“Oh, you be,” said the agent, comprehensively.
“Ain’t gonna walk away out to the Baldwin place with all them valises, air you?” Smith inquired, breaking silence for the first time.
“I don’t know how else we’ll get there,” Ken said.
“Yay—Hop!” shouted Smith, unexpectedly, with a most astonishing siren-like whoop.
Before Ken had time to wonder whether it was a prearranged signal for attack, or merely that the man had lost his wits, an ancient person in overalls and a faded black coat appeared from behind the baggage-house. “Hey? Well?” said he.
“Take these folks up to the Baldwin place,” Smith commanded; “and don’t ye go losin’ no wheels this time—ye got a young lady aboard.” At which sally all the old men chuckled creakily.
But the young lady showed no apprehension, only some relief, as she stepped into the tottering surrey which Hop drove up beside the platform. As the old driver slapped the reins on the placid horse’s woolly back, the station-agent turned to Smith.

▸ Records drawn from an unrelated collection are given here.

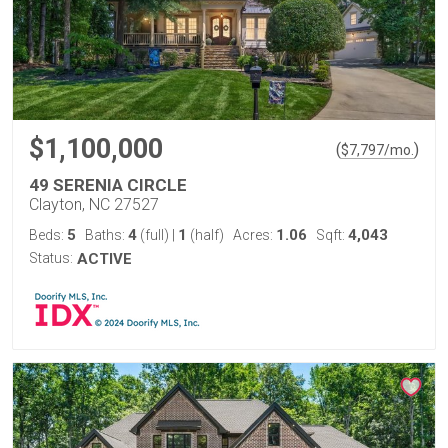
$1,100,000
(
)
$
7,797
/mo.
49 SERENIA CIRCLE
Clayton, NC 27527
5
4
1
1.06
4,043
Beds:
Baths:
(full)
|
(half)
Acres:
Sqft:
Status:
ACTIVE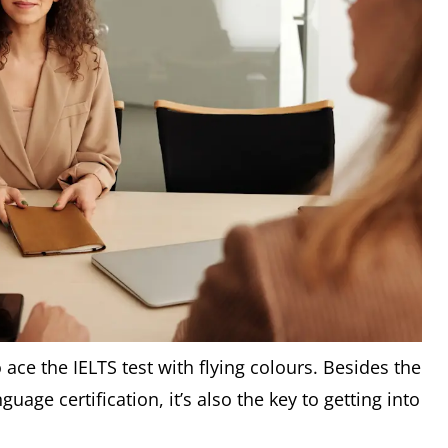
 ace the IELTS test with flying colours. Besides the
nguage certification, it’s also the key to getting into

“George,” he said, “the little ’un ain’t cracked. He’s blind.”
“Well, gosh!” said Smith, with feeling.
Winterbottom Road unrolled itself into a white length of half-laid dust, between blown, sweet-smelling bay-clumps and boulder-filled meadows.
“Is it being nice?” Kirk asked, for the twentieth time since they had left the train for the trolley-car.
Felicia had been thanking fortune that she’d remembered to stop at the Asquam Market and lay in a few provisions. She woke from calculations of how many meals her family could make of the supplies she had bought, and looked about.
“We’re near the bay,” she said; “that is you can see little silvery flashes of it between trees. They’re pointy trees—junipers, I think and there are a lot of rocks in the fields, and wild-flowers. Nothing like any place you’ve ever been in—wild, and salty, and—yes, quite nice.”
They passed several low, sturdy farm-houses, and one or two boarded-up summer cottages; then two white chimneys showed above a dark green tumble of trees, and the ancient Hopkins pointed with his whip saying:
“Ther’ you be. Kind o’ dull this time year, I guess; but my! Asquam’s real uppy, come summer—machines a-goin’, an’ city folks an’ such. Reckon I’ll leave you at the gate where I kin turn good.”
The flap-flop of the horse’s hoofs died on Winterbottom Road, and no sound came but the wind sighing in old apple-boughs, and from somewhere the melancholy creaking of a swinging shutter. The gate-way was grown about with grass; Ken crushed it as he forced open the gate, and the faint, sweet smell rose. Kirk held Felicia’s sleeve, for she was carrying two bags. He stumbled eagerly through the tall dry grass of last summer’s unmown growth.
“Now can you see it? Now?”
But Felicia had stopped, and Kirk stopped, too.